=== What is being asked ===
Every line of the entries below that mentions "будет" is to be copied out.

=== Given information ===
☆ ☆ ☆

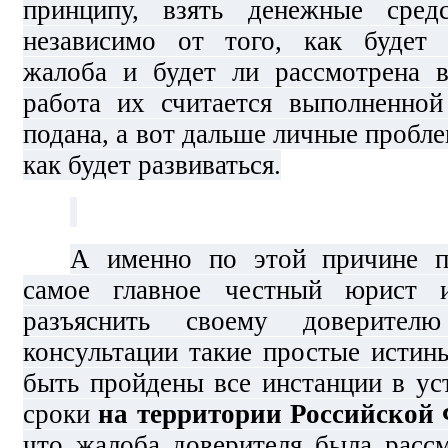
принципу, взять денежные сред
независимо от того, как будет 
жалоба и будет ли рассмотрена 
работа их считается выполненной
подана, а вот дальше личные пробле
как будет развиваться.
А именно по этой причине п
самое главное честный юрист и
разъяснить своему доверител
консультации такие простые истин
быть пройдены все инстанции в ус
сроки
на территории Российской
что жалоба доверителя была расс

☆ ☆ ☆

=== Solved problem ===
независимо от того, как будет 
жалоба и будет ли рассмотрена 
как будет развиваться.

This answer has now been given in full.